11 May Health technology at home: putting the power in the patient’s hands
Editor’s Note: Patti Brennan spoke at WTN Media’s Digital Healthcare Conference on the topic of “Hi-Tech Health@Home: New Center of Healthcare Delivery”. Click here to view his presentation.
MADISON – People don’t like disembodied voices reminding them to take medicine.
This is just one of the lessons those studying home-based health informatics have learned as they develop new tools to help patients and clinicians improve health care delivery.
Patti Brennan, a professor at the University of Wisconsin-Madison described as an authority in the field of health informatics, spoke on the emerging field of home-health information technology at the seventh annual Digital Healthcare Conference 2009 last week. In her talk, “Hi-tech Health@Home: New Center of Healthcare Delivery,” Brennan stressed that, “if we truly want to get the power of healthcare in the hands of people and have them use health information technology, we need to think about people where they are.”
To deliver health IT where people live, Brennan said it’s essential to know something about the home environment from a multitude of facets from living conditions to the social, technological, psychological and health service options. It’s important to learn what the household is like, whose in charge of health information, who plays the main nursing role in the home?

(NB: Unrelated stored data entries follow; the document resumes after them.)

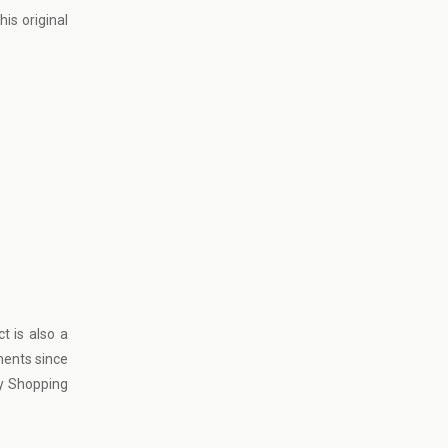
is original
t is also a
nents since
ty Shopping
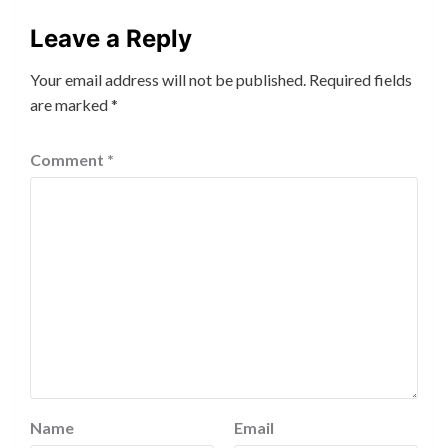
Leave a Reply
Your email address will not be published.
Required fields
are marked
*
Comment
*
Name
Email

“We’re not talking about wired and wealthy (homes), but where technology serves a purpose in health. What tools might be useful to people as they face health care in homes?” Brennan explained.

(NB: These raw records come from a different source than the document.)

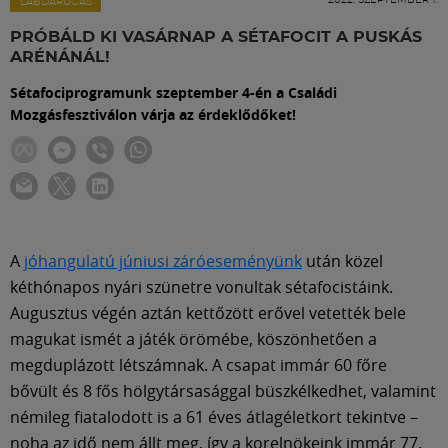
Labdarúgás
LABDARÚGÁS
PRÓBÁLD KI VASÁRNAP A SÉTAFOCIT A PUSKÁS
ARÉNÁNÁL!
Szakosztályok
Sétafociprogramunk szeptember 4-én a Családi
Mozgásfesztiválon várja az érdeklődőket!
Meccscenter
Klub
Szolgáltatások
A
jóhangulatú júniusi záróeseményünk
után közel
kéthónapos nyári szünetre vonultak sétafocistáink.
Augusztus végén aztán kettőzött erővel vetették bele
Shop
magukat ismét a játék örömébe, köszönhetően a
megduplázott létszámnak. A csapat immár 60 főre
Közösség
bővült és 8 fős hölgytársasággal büszkélkedhet, valamint
némileg fiatalodott is a 61 éves átlagéletkort tekintve –
noha az idő nem állt meg, így a korelnökeink immár 77.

Brennan, a professor in the Nursing School and current chair of the Department of Industrial and Systems Engineering in the College of Engineering, leads a team based at the UW-Madison School of Nursing studying just this. Project HealthDesign, is a national program working to spur innovation in personal health information technology. The program last week announced that it was awarded $5.3 million from the Robert Wood Johnson Foundation, bringing the project’s total funding to $10 million. The project, which will extend to 2012 with this new funding, is now seeking proposals from up to five teams that will work on showing how to help patients with chronic illnesses improve their health by helping them record, understand and act on information they record about their daily lives.
These observations of daily living, or ODLs, are thought to be the key to designing effective health 2.0 tools. But because people are not apt to keep a daily health journal or log of habits and behaviors to populate an ODL data bank, Brennan said the project is focusing on creating innovative ways to capture this information noting that, “These are all cool tools. But you can’t sell health by just having cool tools. We have to have an understanding of the daily lives of individuals.”
What could these capture tools possibly look like down the road? Brennan described smart clothing that monitor critical health indicators, or carpeting with sensors that will recognize a change in a person’s cadence – an early sign of confusion and cognitive ailment. Air sensors and other environmental tools could monitor for pollen density in homes. Technology is now available to enable robotics and smart appliances to help elderly or bedridden people get proper medicine. Tools can be mobile, such as a portable health diary, a key fob that would prompt and encourage exercise, or cell phone application that captures food intake and connects to medical records.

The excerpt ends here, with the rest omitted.